THE BOARD CONSIDERED THE FOLLOWING EVIDENCE:

1.  Application for correction of military records (with supporting documents provided, if any).

2.  Military Personnel Records and advisory opinions (if any).


THE APPLICANT'S REQUEST, STATEMENT, AND EVIDENCE:

1.  The applicant requests his under other than honorable conditions discharge be upgraded to a general under honorable conditions discharge.

2.  He states in 1979 he completed his first tour of honorable service and reenlisted with a promise of a lump sum bonus and military occupational specialty (MOS) 91C (Licensed Practical Nurse) course.  He adds that prior to him reporting for school, the course was changed from a long to a short course which he maintains was a breach of contract.  He states he consulted the Judge Advocate General (JAG) concerning the change in the course length and was advised by a JAG attorney to rebel "to include going absent without leave (AWOL) to force a change."  He offers that upon his return from AWOL he was discharged.  He states in the discharge agreement he signed, he was guaranteed all Department of Veterans Affairs (VA) benefits with the exception of a military funeral.  However, he maintains that VA is now giving him grief over his discharge status. 

3.  He does not provide additional evidence.

CONSIDERATION OF EVIDENCE:

1.  Title 10, U.S. Code, section 1552(b), provides that applications for correction of military records must be filed within 3 years after discovery of the alleged error or injustice.  This provision of law also allows the Army Board for Correction of Military Records (ABCMR) to excuse an applicant’s failure to timely file within the 3-year statute of limitations if the ABCMR determines it would be in the interest of justice to do so.  While it appears the applicant did not file within the time frame provided in the statute of limitations, the ABCMR has elected to conduct a substantive review of this case and, only to the extent relief, if any, is granted, has determined it is in the interest of justice to excuse the applicant’s failure to timely file.  In all other respects, there are insufficient bases to waive the statute of limitations for timely filing.

2.  The applicant enlisted in the Regular Army on 19 January 1976 and held military occupational specialty (MOS) 91B (Medical Specialist).  He was honorably discharged on 28 December 1978 for immediate reenlistment which was accomplished the following day.
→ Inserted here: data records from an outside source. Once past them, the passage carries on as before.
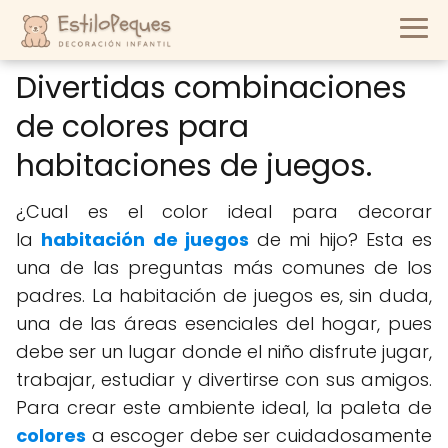
Divertidas combinaciones
de colores para
habitaciones de juegos.
¿Cual es el color ideal para decorar
la
habitación de juegos
de mi hijo? Esta es
una de las preguntas más comunes de los
padres. La habitación de juegos es, sin duda,
una de las áreas esenciales del hogar, pues
debe ser un lugar donde el niño disfrute jugar,
trabajar, estudiar y divertirse con sus amigos.
Para crear este ambiente ideal, la paleta de
colores
a escoger debe ser cuidadosamente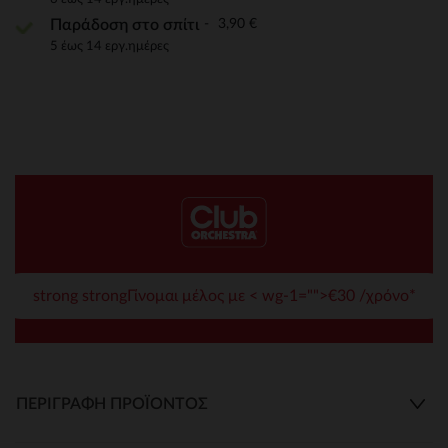
3,90 €
Παράδοση στο σπίτι
5 έως 14 εργ.ημέρες
strong strongΓίνομαι μέλος με < wg-1="">€30 /χρόνο*
ΠΕΡΙΓΡΑΦΉ ΠΡΟΪΌΝΤΟΣ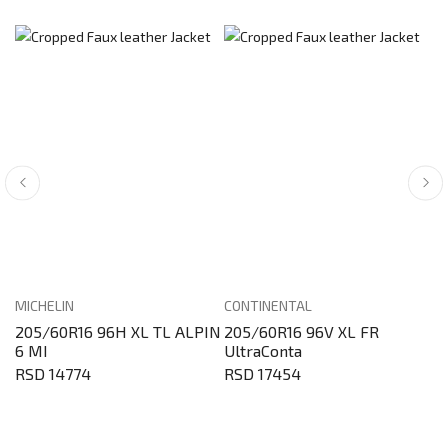
MICHELIN
CONTINENTAL
G
205/60R16 96H XL TL ALPIN
205/60R16 96V XL FR
2
6 MI
UltraConta
P
RSD 14774
RSD 17454
R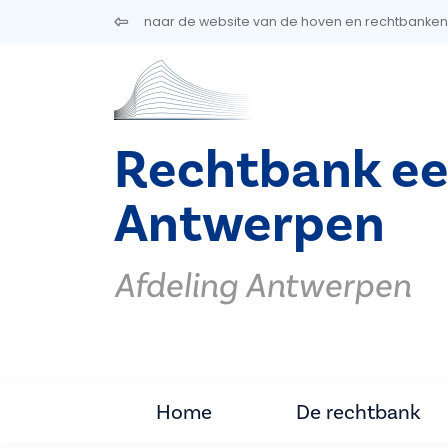
Overslaan en naar de inhoud gaan
naar de website van de hoven en rechtbanken
Rechtbank ee
Antwerpen
Afdeling Antwerpen
Home
De rechtbank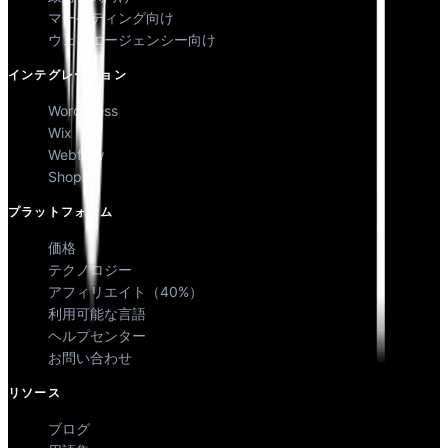
マーケティング向け
ウェブエージェンシー向け
インテグレーション
WordPress
Wix
Webflow
Shopify
プラットフォーム
価格
テクノロジー
アフィリエイト（40%）
利用可能な言語
ヘルプセンター
お問い合わせ
リソース
ブログ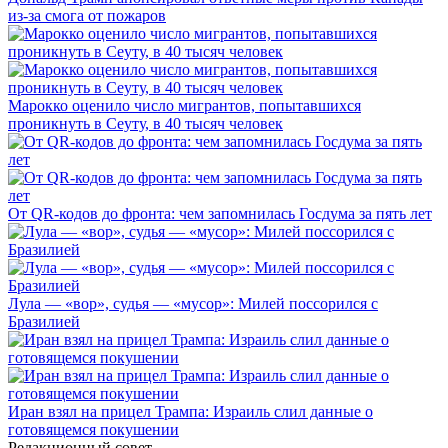
из-за смога от пожаров
Марокко оценило число мигрантов, попытавшихся
проникнуть в Сеуту, в 40 тысяч человек
От QR-кодов до фронта: чем запомнилась Госдума за пять лет
Лула — «вор», судья — «мусор»: Милей поссорился с
Бразилией
Иран взял на прицел Трампа: Израиль слил данные о
готовящемся покушении
Редакционный совет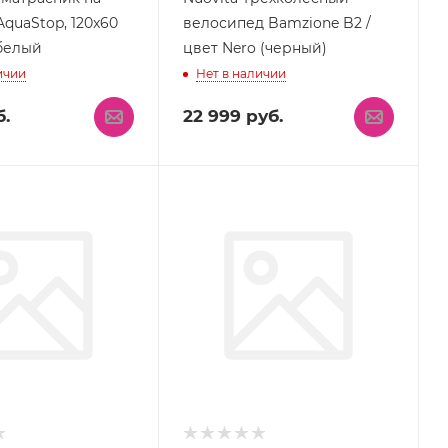
AquaStop, 120x60
велосипед Bamzione B2 /
 белый
цвет Nero (черный)
ичии
Нет в наличии
.
22 999
руб.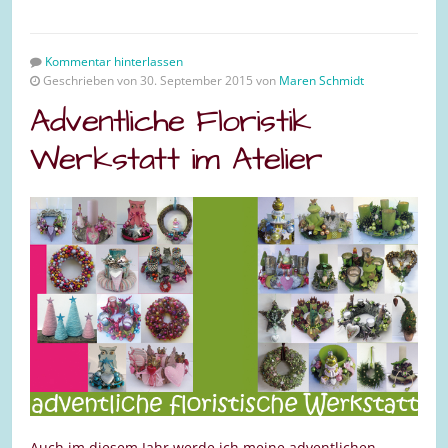
Kommentar hinterlassen
Geschrieben von 30. September 2015 von
Maren Schmidt
Adventliche Floristik
Werkstatt im Atelier
Auch im diesem Jahr werde ich meine adventlichen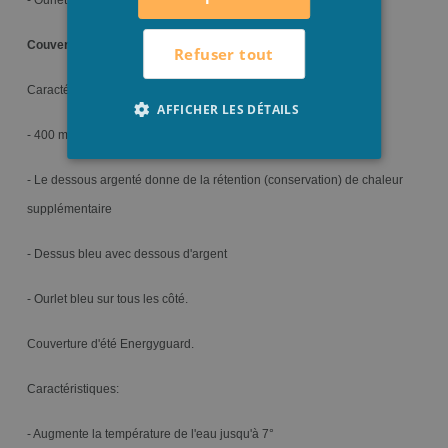
- Ourlet bleu sur tous les côtés.
Couverture d'été Apollo
Refuser tout
Caractéristiques:
AFFICHER LES DÉTAILS
- 400 microns
- Le dessous argenté donne de la rétention (conservation) de chaleur
supplémentaire
- Dessus bleu avec dessous d'argent
- Ourlet bleu sur tous les côté.
Couverture d'été Energyguard.
Caractéristiques:
- Augmente la température de l'eau jusqu'à 7°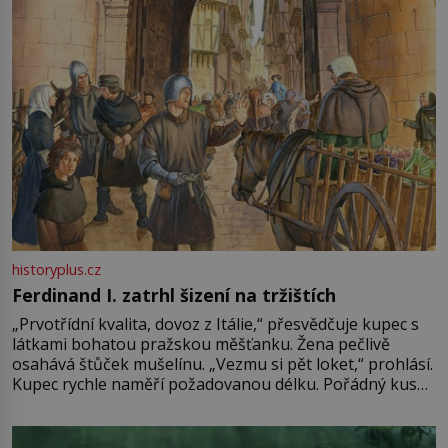
historyplus.cz
Ferdinand I. zatrhl šizení na tržištích
„Prvotřídní kvalita, dovoz z Itálie,“ přesvědčuje kupec s
látkami bohatou pražskou měšťanku. Žena pečlivě
osahává štůček mušelínu. „Vezmu si pět loket,“ prohlásí.
Kupec rychle naměří požadovanou délku. Pořádný kus
mu přitom zůstane za prsty… „Na šaty ho bude málo,
milostpaní. Stačí jenom na sukni,“ zhodnotí švadlena
množství růžového mušelínu. „Ošidili vás, podívejte.“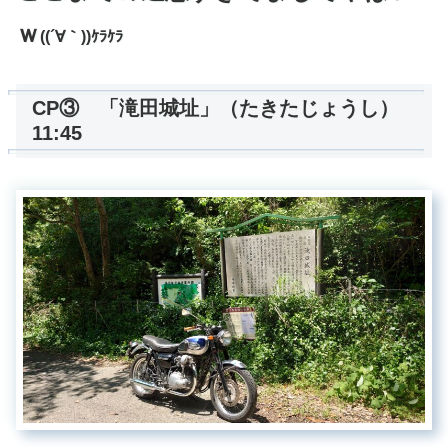
ｗ
((´∀｀))ｹﾗｹﾗ
CP③ 「滝田城址」（たきたじょうし）
11:45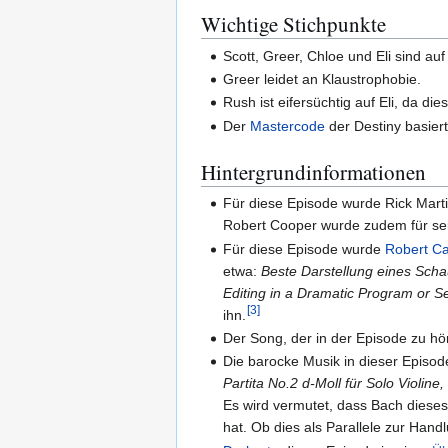
Wichtige Stichpunkte
Scott, Greer, Chloe und Eli sind au
Greer leidet an Klaustrophobie.
Rush ist eifersüchtig auf Eli, da di
Der
Mastercode
der Destiny basier
Hintergrundinformationen
Für diese Episode wurde Rick Mart
Robert Cooper wurde zudem für sei
Für diese Episode wurde
Robert Ca
etwa:
Beste Darstellung eines Scha
Editing in a Dramatic Program or S
[
3
]
ihn.
Der Song, der in der Episode zu hö
Die barocke Musik in dieser Episo
Partita No.2 d-Moll für Solo Violi
Es wird vermutet, dass Bach dieses
hat. Ob dies als Parallele zur Hand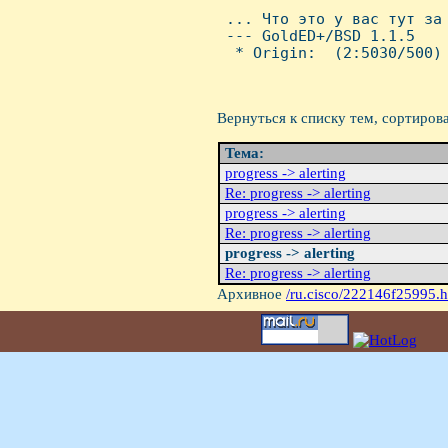
 ... Что это у вас тут за 
 --- GoldED+/BSD 1.1.5

  * Origin:  (2:5030/500)

Вернуться к списку тем, сортиров
Тема:
progress -> alerting
Re: progress -> alerting
progress -> alerting
Re: progress -> alerting
progress -> alerting
Re: progress -> alerting
Архивное
/ru.cisco/222146f25995.h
3.  His Enlistment or Reenlistment Agreement shows he reenlisted on 
29 December 1978 for 6 years for a Selective Reenlistment Bonus and MOS producing school 91C.  There is no mention of the amount of the bonus, how the bonus was to be paid, or the course length in the reenlistment agreement.  However, Orders 251-22, dated 29 December 1978, show he had a temporary duty (TDY) report date of 12 April 1979 to attend the 91C course.  The order stated that the period of TDY was 14 weeks.  On 30 April 1979, the 4th endorsement to his order amended his report date for attendance at Phase II 91C course to 16 May 1979.  The endorsement stated that Class 9 starting date was from 17 May 1979 to 10 August 1979, 12 weeks.

4.  His disciplinary history includes his acceptance of nonjudicial punishment on 
6 August 1979, under the provisions of Article 15, Uniform Code of Military Justice for being AWOL from 30 July 1979 to 2 August 1979 and failing to go to his appointed place of duty on 4 August 1979.

5.  On 6 August 1979, he was recommended to be relieved from the 91C course, based on his personal conduct and being unsuitable for the MOS.  The recommendation was approved on 22 August 1979.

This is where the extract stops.